Praise the Heavenly Father for His love and faithfulness! He knew about my wife’s predicament and had not forgotten His loving promise: “God is faithful, who will not suffer you to be tempted above that ye are able, but will with the temptation also make a way to escape, that ye may be able to bear it” (I Cor. 10:13). Thank “God who comforts the downcast” (II Cor. 7:6)! When my wife went to Suzhou to bring the children back, Granny said, “Our brother is undergoing Labor Reform for the Lord’s sake, and your burden is too heavy. I’ll share your load!” My wife insisted on bringing the children back to Shanghai, “With your present age and qualification, you’d have no problem finding a job that will earn you a pension when you retire. You’ll be paying too great a price for not going to work and just caring for my children. My family has no future because the children’s father has an indelible record of being a ‘labor reform released element.’ To be honest with you, I can’t afford to pay your wages and the children’s living expenses.” With loving kindness, Granny comforted my wife, “You needn’t pay me. As for the children’s living expenses, just pay according to your ability; we can all look up to the Lord in case of shortage - our God is a living God.” Seeing Granny’s persistence and failing to dissuade her, my wife returned to Shanghai alone with a grateful heart.

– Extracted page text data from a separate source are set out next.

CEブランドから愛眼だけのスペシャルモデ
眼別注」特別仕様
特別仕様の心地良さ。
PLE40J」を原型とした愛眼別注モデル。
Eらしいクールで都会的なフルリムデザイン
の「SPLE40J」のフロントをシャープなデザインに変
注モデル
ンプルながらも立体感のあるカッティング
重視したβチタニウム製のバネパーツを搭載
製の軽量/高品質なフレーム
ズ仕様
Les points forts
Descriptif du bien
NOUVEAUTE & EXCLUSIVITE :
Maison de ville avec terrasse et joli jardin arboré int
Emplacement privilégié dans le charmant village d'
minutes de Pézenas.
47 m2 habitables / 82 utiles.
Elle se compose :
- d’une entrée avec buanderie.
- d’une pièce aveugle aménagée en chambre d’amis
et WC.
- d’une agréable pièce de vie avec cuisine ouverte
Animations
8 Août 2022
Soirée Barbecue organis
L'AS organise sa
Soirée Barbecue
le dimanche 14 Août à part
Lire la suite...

Granny was 45 years’ old at the time. Though she never received any education, she was skillful with her hands. To earn a little extra to cover the expenses, she brought home some sewing work from garment factories, such as embroidery and button-sewing. Everyday she worked tirelessly until midnight. To save on the electricity bill, she placed a five-watt light-bulb right before her eyes as she worked, consuming only half a unit (Kwh) each month on a shared meter. At times when she could not make ends meet, she secretly sold some of her limited old possessions.

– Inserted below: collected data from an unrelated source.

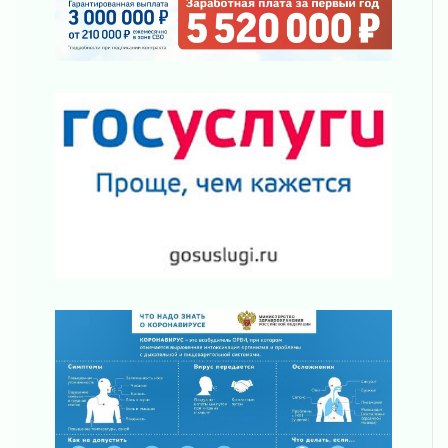
Ленобласть отметила заслуги жителей перед
регионом и страной
02 августа 2026
Ладога — не пруд
02 августа 2026
ПСК через Гослуслуги напомнит жителям
Ленинградской области о неоплаченных
счетах
02 августа 2026
Пропавшего подростка нашли в Кировском
районе Ленобласти
02 августа 2026
Жителям Ленобласти напомнили, как
действовать при укусе клеща
02 августа 2026
В Ивангороде назвали новых почетных
граждан Ленинградской области
02 августа 2026
Готовность №1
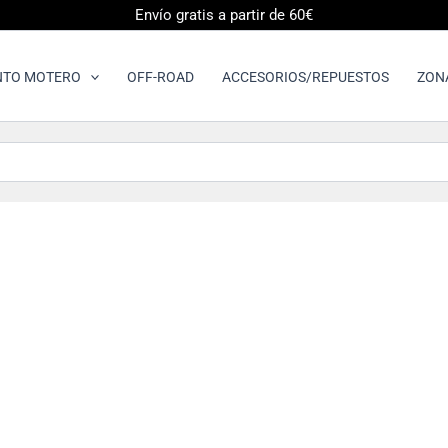
Envío gratis a partir de 60€
NTO MOTERO
OFF-ROAD
ACCESORIOS/REPUESTOS
ZON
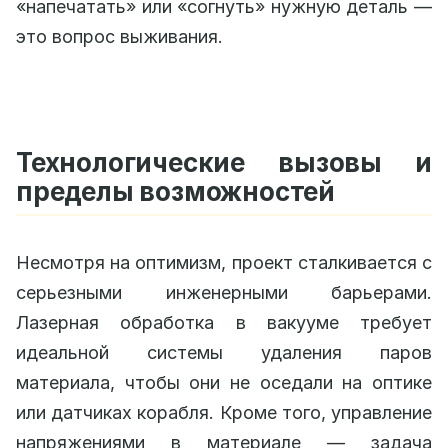
«напечатать» или «согнуть» нужную деталь —
это вопрос выживания.
Технологические вызовы и
пределы возможностей
Несмотря на оптимизм, проект сталкивается с
серьезными инженерными барьерами.
Лазерная обработка в вакууме требует
идеальной системы удаления паров
материала, чтобы они не оседали на оптике
или датчиках корабля. Кроме того, управление
напряжениями в материале — задача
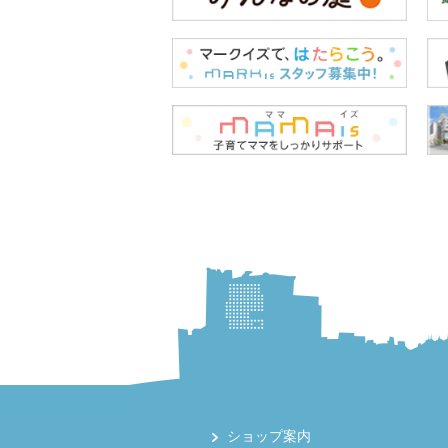
ショップ案内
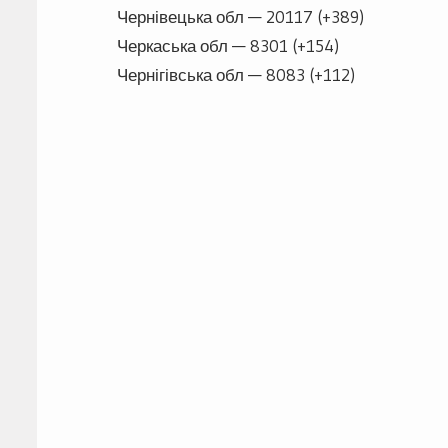
Чернівецька обл — 20117 (+389)
Черкаська обл — 8301 (+154)
Чернігівська обл — 8083 (+112)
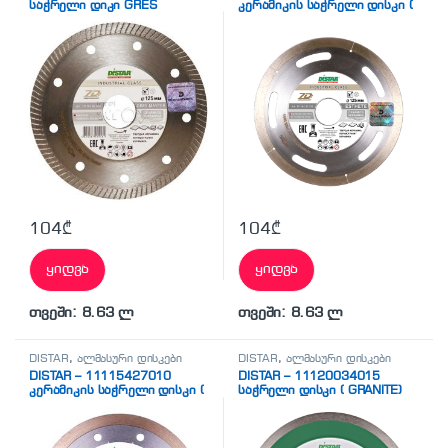
საჭრელი დიკი GRES
კერამიკის საჭრელი დისკი (
MASTER
ESTHETE)
104
₾
104
₾
ყიდვა
ყიდვა
თვეში: 8.63 ლ
თვეში: 8.63 ლ
DISTAR
,
ალმასური დისკები
DISTAR
,
ალმასური დისკები
DISTAR – 11115427010
DISTAR – 11120034015
კერამიკის საჭრელი დისკი (
საჭრელი დისკი ( GRANITE)
DECOR SLIM)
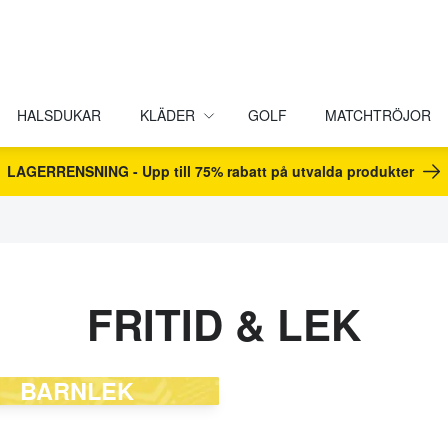
HALSDUKAR
KLÄDER
GOLF
MATCHTRÖJOR
LAGERRENSNING - Upp till 75% rabatt på utvalda produkter
FRITID & LEK
BARNLEK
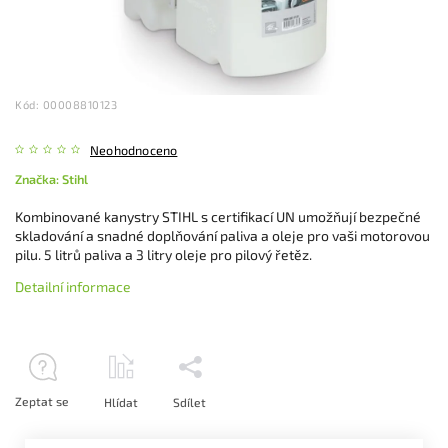
Kód:
00008810123
Neohodnoceno
Značka:
Stihl
Kombinované kanystry STIHL s certifikací UN umožňují bezpečné
skladování a snadné doplňování paliva a oleje pro vaši motorovou
pilu. 5 litrů paliva a 3 litry oleje pro pilový řetěz.
Detailní informace
Zeptat se
Hlídat
Sdílet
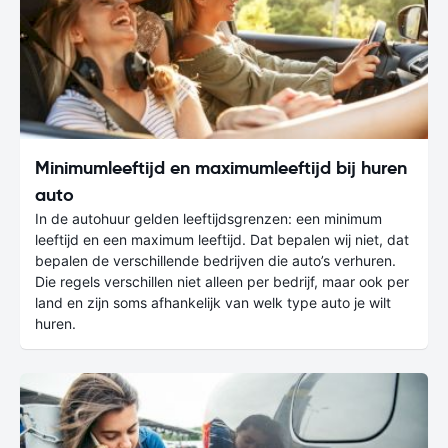
Minimumleeftijd en maximumleeftijd bij huren
auto
In de autohuur gelden leeftijdsgrenzen: een minimum
leeftijd en een maximum leeftijd. Dat bepalen wij niet, dat
bepalen de verschillende bedrijven die auto’s verhuren.
Die regels verschillen niet alleen per bedrijf, maar ook per
land en zijn soms afhankelijk van welk type auto je wilt
huren.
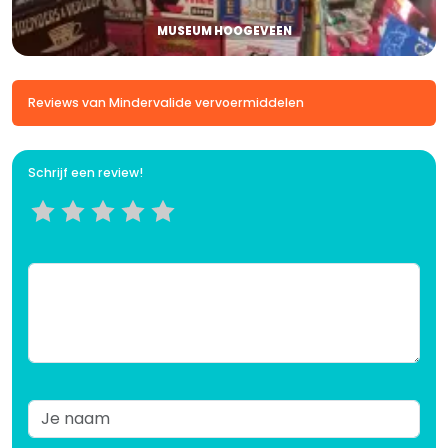
MUSEUM HOOGEVEEN
Reviews van Mindervalide vervoermiddelen
Schrijf een review!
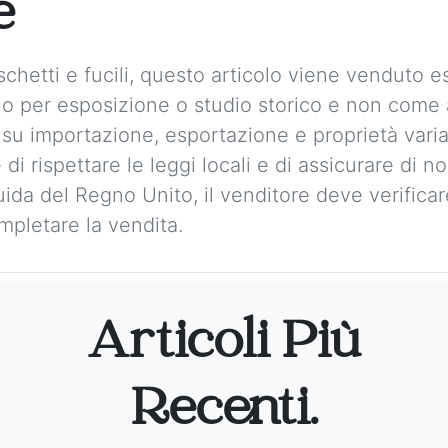
e
chetti e fucili, questo articolo viene venduto
solo per esposizione o studio storico e non com
 su importazione, esportazione e proprietà vari
 di rispettare le leggi locali e di assicurare di 
guida del Regno Unito, il venditore deve verificare 
mpletare la vendita.
Articoli Più
Recenti.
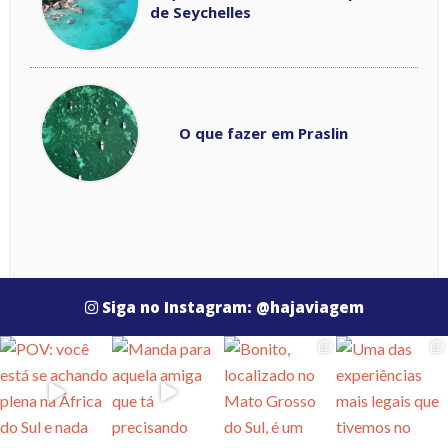
de Seychelles
O que fazer em Praslin
Siga no Instagram: @hajaviagem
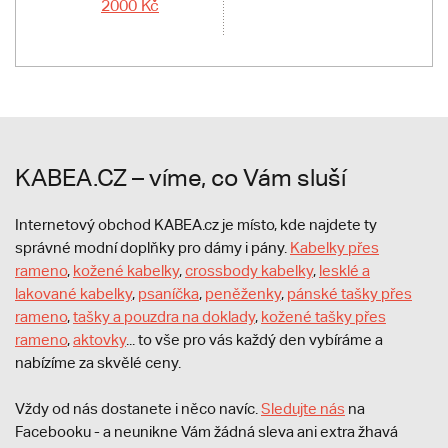
2000 Kč
KABEA.CZ – víme, co Vám sluší
Internetový obchod KABEA.cz je místo, kde najdete ty
správné modní doplňky pro dámy i pány.
Kabelky přes
rameno
,
kožené kabelky
,
crossbody kabelky
,
lesklé a
lakované kabelky
,
psaníčka
,
peněženky
,
pánské tašky přes
rameno
,
tašky a pouzdra na doklady
,
kožené tašky přes
rameno
,
aktovky
... to vše pro vás každý den vybíráme a
nabízíme za skvělé ceny.
Vždy od nás dostanete i něco navíc.
S
ledujte nás
na
Facebooku - a neunikne Vám žádná sleva ani extra žhavá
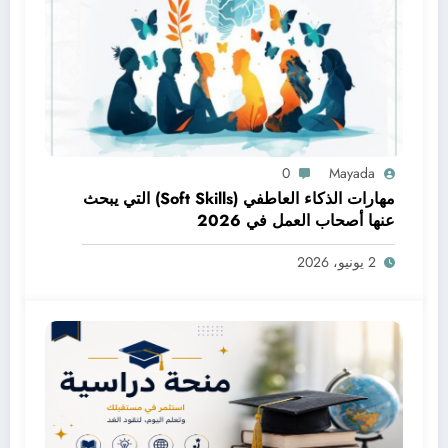
0
Mayada
مهارات الذكاء العاطفي (Soft Skills) التي يبحث
عنها أصحاب العمل في 2026
2 يونيو، 2026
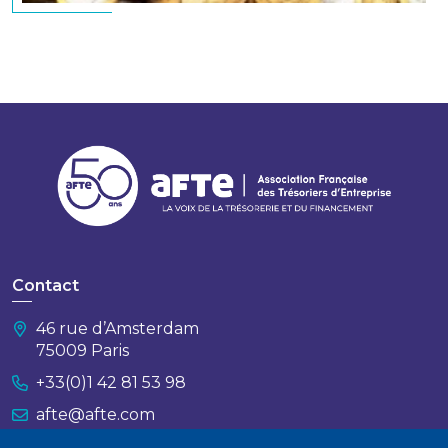
Contact
46 rue d’Amsterdam
75009 Paris
+33(0)1 42 81 53 98
afte@afte.com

During the so-called “Three-year Natural Calamities” (1959-1961), the government food rationing amount was greatly reduced. The children, too young to understand the situation, often cried when they grew hungry. Granny often reduced her own food intake in order to save up coupons for cakes for the hungry children. When the children were sick, she took them to seek medical treatment, carrying the younger child in one arm and leading the other child with the other hand. She waited until the children had recovered before asking someone to write2 to inform my wife so as not to distract her from work. On New Year’s Day or other festive days, my wife went to Suzhou to share with them the food she had saved up. When she learned from the neighbors that Granny fainted on the street as she was lining up to buy rice, she knew that it was due to hypoglycemia caused by hunger. Granny never told my wife of matters such as this that would cause her to worry.

Granny’s love was deep and hidden, poured silently over the Lord. I truly thank and praise the Lord for this wonderful and God-loving sister who shared my wife’s heavy burden and who helped raise my two children. Oh Lord, please remember on that day the pure and selfless love this sister had manifested for Your holy name’s sake!

When my wife returned to work in the hospital after visiting me, her colleagues noticed the tanning of her skin and knew that she had been to the Labor Camp. They talked behind her back. During the time of the Cultural Revolution, her Camp visit was one of the issues raised in the denunciation of her.

Were it not for the Lord’s grace and the intercessory prayers of godly members in Christ, my family would have broken up long ago under those trying circumstances.



China’s system of residence registration was quite uncommon: it was easy to convert one’s residence from a city to a village, but not vice versa. It was almost impossible to convert it to large cities like Shanghai and Beijing.

Granny had never been educated. She learned to read the Bible after accepting Christ.